Anti-vaccination movement criminal

Editor:

Measles is on the rise, thanks to the people who refuse to be vaccinated.

“If you choose not to immunize your own child and your own child dies because they get measles, OK, that’s your responsibility, that’s your choice. But if your child gets sick and gets my child sick and my child dies, then … your action has harmed my child.”

That’s from Carl Krawitt, a Marin County, Calif. dad whose 6-year-old son Rhett has been fighting leukemia for the past 4½ years.

Yeah, I’d call it criminal and you should be able to sue them. But I think it will be the schools or the states, who allow for immunization exemptions, whom you will be able to sue.

There is a National Vaccine Injury Compensation Program that provides compensation to people found to be injured by certain vaccines. So why are we not compensating those injured by the anti-vaxxers?

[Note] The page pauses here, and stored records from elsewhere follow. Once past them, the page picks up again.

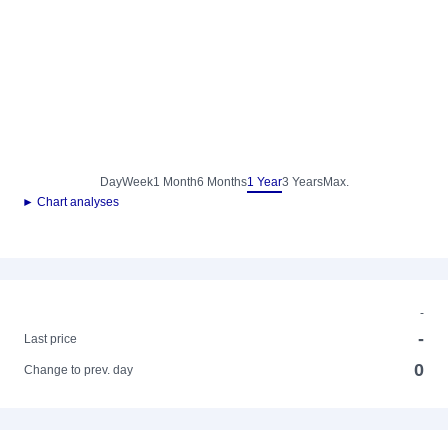
Day
Week
1 Month
6 Months
1 Year
3 Years
Max.
► Chart analyses
-
-
Last price
0
Change to prev. day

Another ugly thing about these anti-vaxxers is that they are banking on everyone else getting vaccinated in order to keep them safe. Selfish.

Forty-eight states allowed religious exemptions for compulsory vaccination as of 2014. Only 20 states allow exemptions for philosophical or personal-belief objections to vaccination.

The Centers for Disease Control and Prevention recommends routine vaccination of children against hepatitis A, hepatitis B, polio, mumps, measles, rubella, diphtheria, pertussis, tetanus, HiB, chickenpox, rotavirus, influenza, meningococcal disease and pneumonia.